So much data, so little time
Have you ever felt like you’re drowning in data?
Google analytics, social listening platforms, media monitoring platforms, your organization’s CRM or donor database: the list of communications data sources seems to grow each year, while the inner workings of each system change all the time (constant updates to Facebook Insights anyone?).
There’s no end to blog posts out there on which metrics to watch, but not every metric is worth watching for every organization. You know you need data to make decisions, but how do you know you’re looking at the right data, when there’s so much of it and you’re already pressed for time?
Learning how to strike a balance between collecting the right data and the right amount of data starts with your audience and goals.
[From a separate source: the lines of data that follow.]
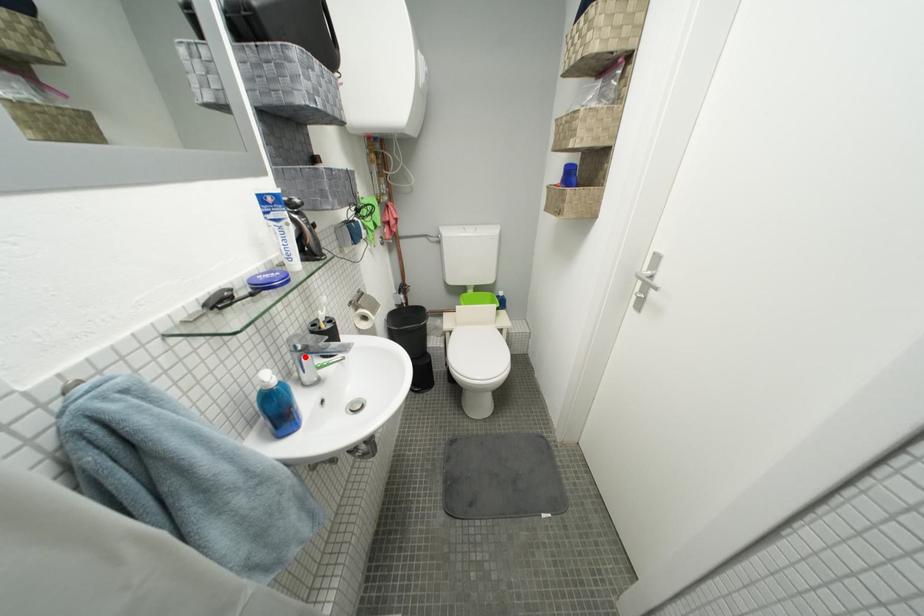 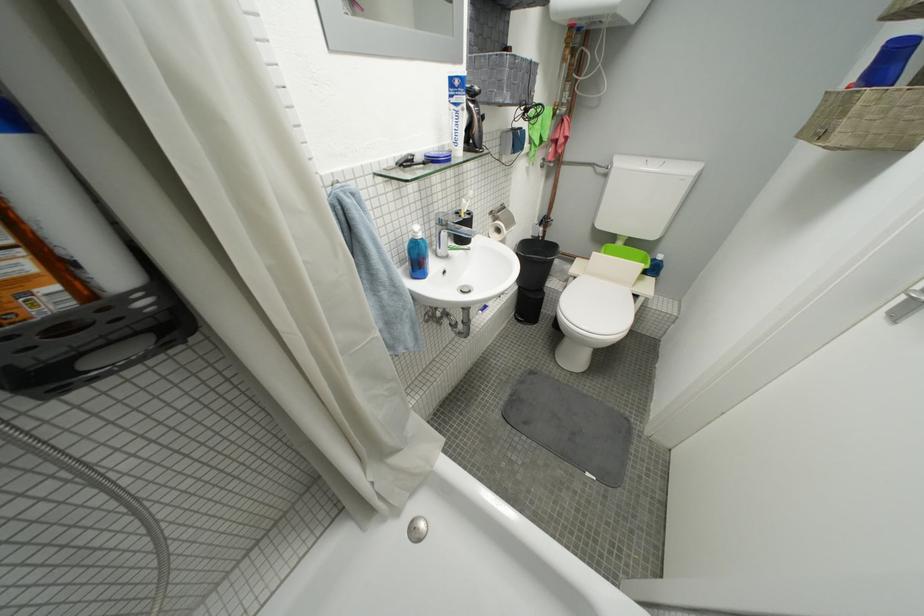 In the second image, find the point that corresponds to the highlighted location in the first image.

(447, 230) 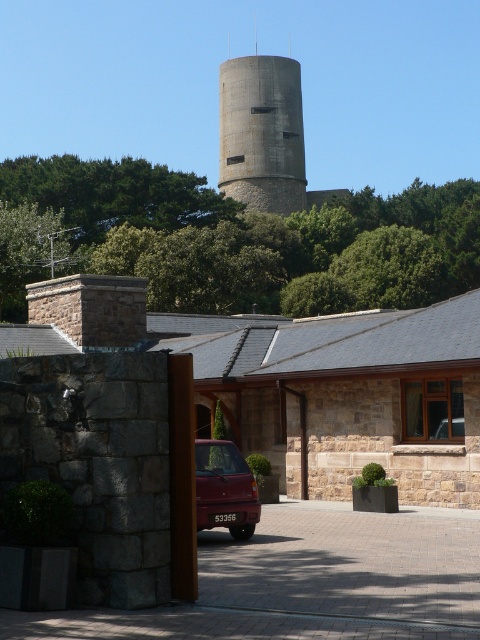 You are a delivery driver who needs to park your 2.5 meters tall truck near the shiny maroon sedan at center without blocking the view of the concrete water tower at center. Is this possible?

The concrete water tower at center is taller than the shiny maroon sedan at center. Since your truck is 2.5 meters tall, it is shorter than the concrete water tower, so you can park it near the shiny maroon sedan at center without blocking the view of the concrete water tower at center.

You are a delivery driver arriving at this location and need to park your truck. The truck is too tall to pass under the concrete water tower at center. Can you use the paved brick driveway at center to maneuver around the water tower?

The paved brick driveway at center is positioned under the concrete water tower at center, meaning the driveway runs directly beneath it. Since the truck cannot pass under the water tower, using the driveway would not allow maneuvering around it. You need to find an alternative route that bypasses both the driveway and the water tower.

You are a delivery driver who needs to park your truck next to the shiny maroon sedan at center without blocking the concrete water tower at center. Is there enough space between them?

The concrete water tower at center is bigger than the shiny maroon sedan at center, but since the water tower is a fixed structure, you can park your truck next to the sedan as long as you don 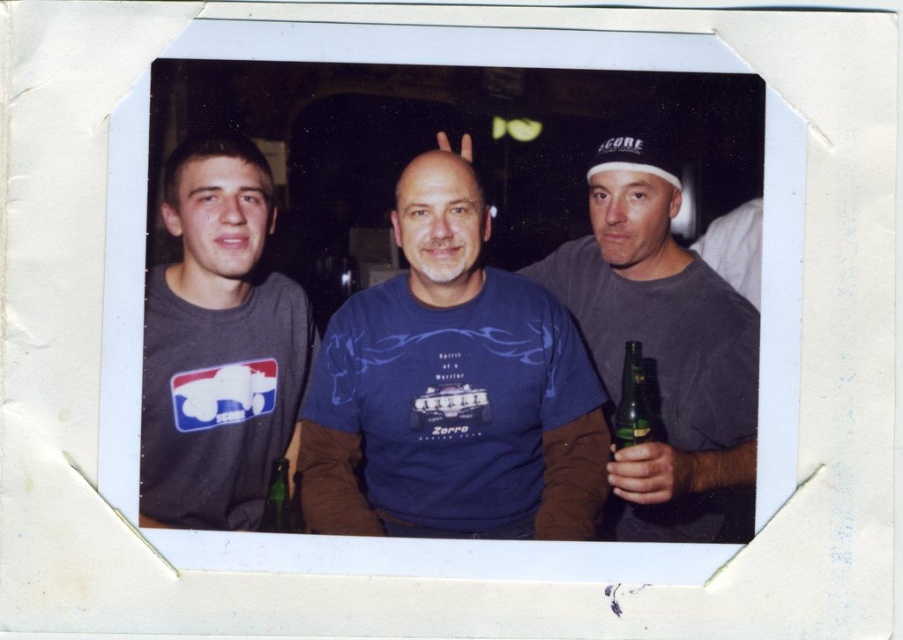 Question: Does matte gray t-shirt at left have a smaller size compared to white matte baseball cap at center right?

Choices:
 (A) yes
 (B) no

Answer: (B)

Question: Based on their relative distances, which object is farther from the gray matte shirt at right?

Choices:
 (A) white matte baseball cap at center right
 (B) matte gray t-shirt at left
 (C) green glass bottle at center
 (D) blue cotton t-shirt at center

Answer: (C)

Question: Can you confirm if gray matte shirt at right is positioned above white matte baseball cap at center right?

Choices:
 (A) no
 (B) yes

Answer: (A)

Question: Which of these objects is positioned closest to the green glass bottle at right?

Choices:
 (A) matte gray t-shirt at left
 (B) gray matte shirt at right
 (C) white matte baseball cap at center right
 (D) green glass bottle at center

Answer: (B)

Question: Which object is positioned closest to the blue cotton t-shirt at center?

Choices:
 (A) matte gray t-shirt at left
 (B) green glass bottle at right
 (C) green glass bottle at center
 (D) gray matte shirt at right

Answer: (D)

Question: Can you confirm if white matte baseball cap at center right is wider than green glass bottle at right?

Choices:
 (A) no
 (B) yes

Answer: (B) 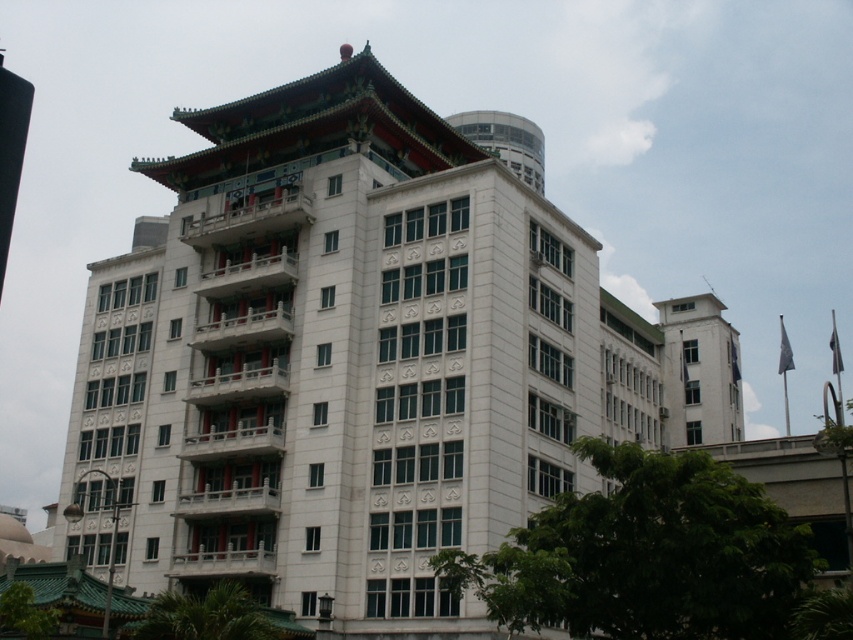 Question: Among these objects, which one is farthest from the camera?

Choices:
 (A) white smooth building at upper right
 (B) white stone building at center

Answer: (A)

Question: Does white stone building at center appear on the left side of white smooth building at upper right?

Choices:
 (A) yes
 (B) no

Answer: (A)

Question: Which point appears farthest from the camera in this image?

Choices:
 (A) (695, 384)
 (B) (408, 355)

Answer: (A)

Question: Is white stone building at center positioned at the back of white smooth building at upper right?

Choices:
 (A) yes
 (B) no

Answer: (B)

Question: Can you confirm if white stone building at center is positioned above white smooth building at upper right?

Choices:
 (A) no
 (B) yes

Answer: (B) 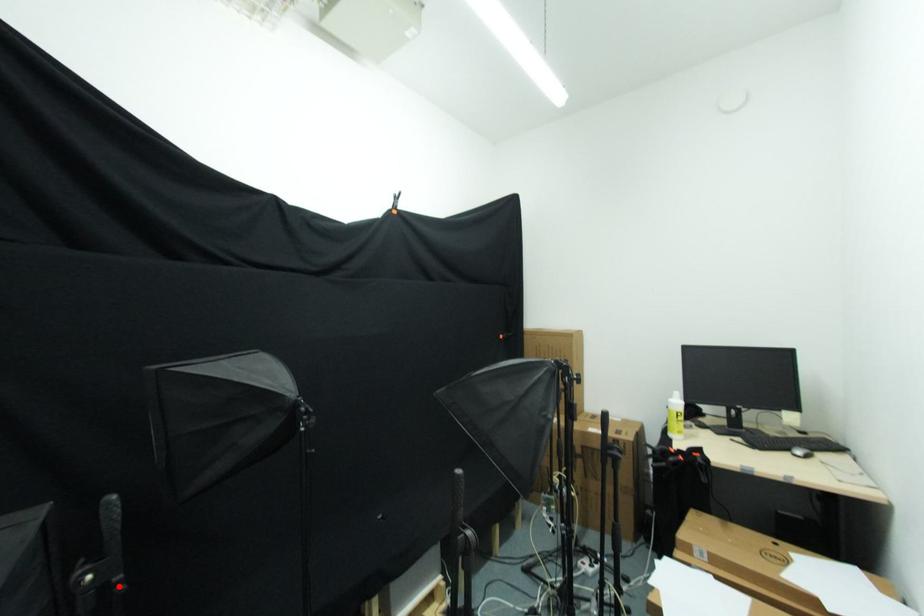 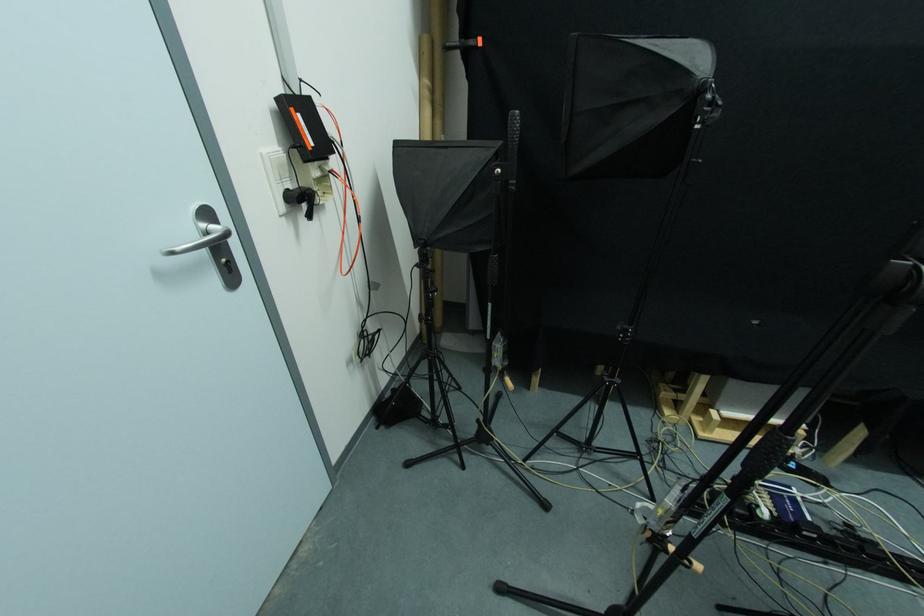 Question: A red point is marked in image1. In image2, is the corresponding 3D point closer to the camera or farther? Reply with the corresponding letter.

Choices:
 (A) The corresponding 3D point is closer.
 (B) The corresponding 3D point is farther.

Answer: (B) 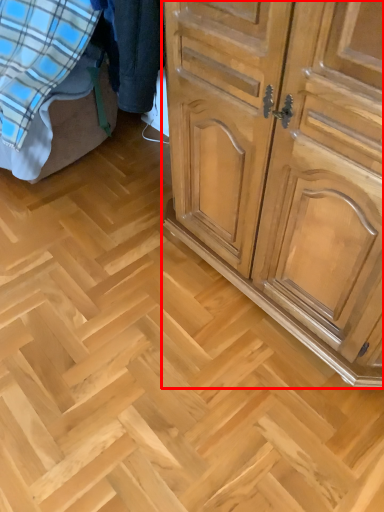 Question: From the image's perspective, where is chest of drawers (annotated by the red box) located relative to bed?

Choices:
 (A) below
 (B) above

Answer: (A) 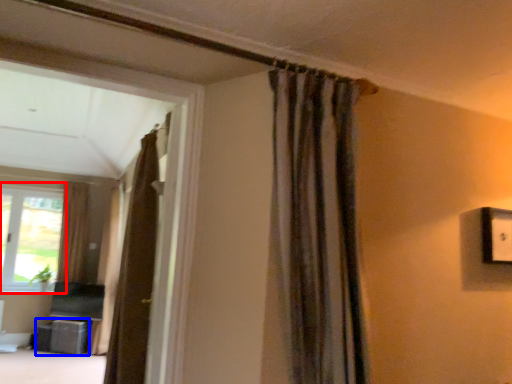 Question: Among these objects, which one is farthest to the camera, window (highlighted by a red box) or furniture (highlighted by a blue box)?

Choices:
 (A) window
 (B) furniture

Answer: (A) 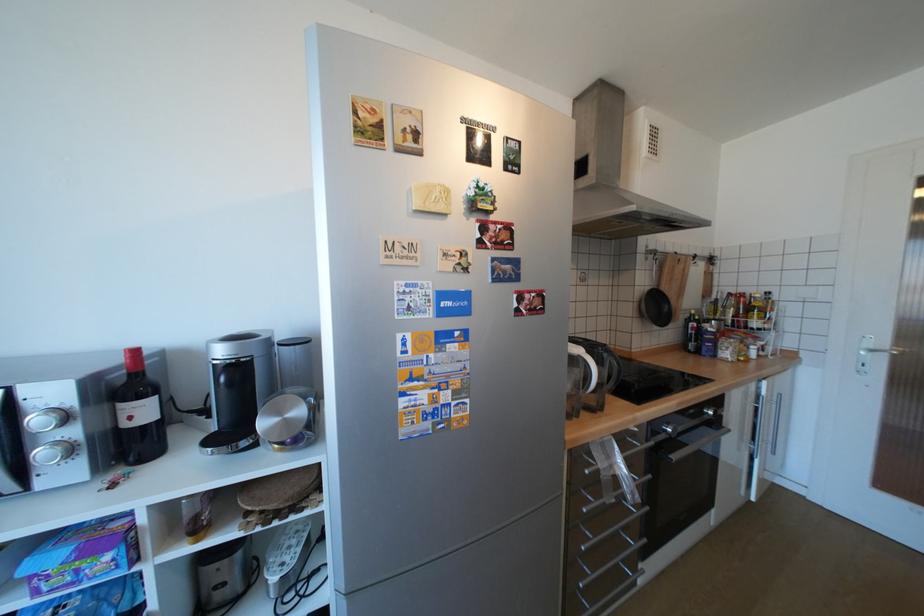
Here are a few tips for finding that balance, based on what we’ve been learning at the American Friends Service Committee (AFSC):
1. Start with your audience.
If you’ve never conducted any communications research, now is a great time to start. Identifying your audience and their needs is the first step to forming a communications plan. It’s also the first step in determining which types of data you need to collect to understand your audience’s engagement with your organization, cause, or campaign.
Good communications data tells you something about audience behavior. While vanity metrics like impressions or exposure can tell you a teeny bit about how a particular social media algorithm is working for or against your content, many metrics tell you next to nothing about how your audience feels, what’s important to them, what they need, or how they are changing their behavior—all things you actually need to know about to achieve your goals.
2. Decide how many goals and KPIs you can realistically track.
How many goals should your communications plan have? How many KPIs (key performance indicators) or metrics should you track to see your progress towards each goal? The answer to each of these questions is, “it depends.”
A good communications plan will have at least one goal, and likely more than one. And, each goal should have at least one indicator of success attached to it. But do you need four goals with five indicators under each one? Before determining how many goals and indicators you need, consider how much data you need to understand in a meaningful way if your audience is responding to your communications—and how much bandwidth you have for digesting that data.
For example, if your goal is to increase your audience’s engagement with your cause, there are hundreds of combinations of metrics out there that you could look at to see if that’s happening. Balance how much data you can realistically digest—say, one goal with three KPIs, or two goals with two KPIs each—with the time that you or your team has to collect meaningful data.
3. Collect good data that tells the story you need to hear.
By good data, I mean accurate information that tells you something about your audience’s behavior. Chances are you’re already collecting at least some good data, and maybe the majority of your data is good. But there’s a lot of bad data out there, and there’s also a lot of accurate information that fails to tell you anything useful about your audience’s behavior.
An example: let’s say your goal is to increase engagement with your cause. One of your KPIs is to improve your newsletter’s performance, as an indicator of increased engagement with your cause. Make sure that the data in your CRM is accurate, and that you know how it reports out different metrics. Numbers like “unique opens” are more straightforward than “number of bounces,” since what counts as a bounce can vary across system.
Once you know your data is accurate, make sure it is telling you the story you need to hear. What does it mean that more people are opening your newsletter? What did they do once they read it? Which is why you need a little extra data, for context.
4. Collect a little extra data to give context to your audience’s behavior.
So you are trying to increase engagement with your cause, and to do that you are trying to increase your newsletter’s performance. You see that your open rate is going up, and so is your click-through rate. That’s great! But how do you know your engagement goes any deeper than that? This is where taking the time to collect a little extra data can go a long way.
At AFSC, we’ve been tracking email performance as a measure of engagement, and we’ve run experiments—like trying out a new email calendar and testing into better segmentation—to help increase our open and click-through rates. But it wasn’t until we started noticing that our email tests were not only improving those rates, but driving traffic back to the website in droves, that we got really excited.
This showed us that our audience was engaging not just with an individual email, but with our web content too. We wouldn’t have noticed this if we weren’t also tracking email referrals to the website—something that was a little bit outside our goal of increasing email engagement, but which has turned out to yield important context for our email metrics.
The trick is to collect just enough extra data to give context to your key metrics, without exceeding your team’s bandwidth, or your own. Bonus points if you organize and share your data via a dashboard that shows how your audience’s behavior is changing over time.
If it seems time-consuming to figure out exactly how much good data you need to tell you a meaningful story about your audience’s behavior, consider this: not taking the time to do so may mean you’re chasing vanity metrics that at best teach you very little, and at worse mislead you into thinking that you are having a bigger impact on your audience than you are. So as you look ahead to 2019, consider taking the time to think about your audience, set goals, and collect good data to tell yourself a meaningful story in the year to come.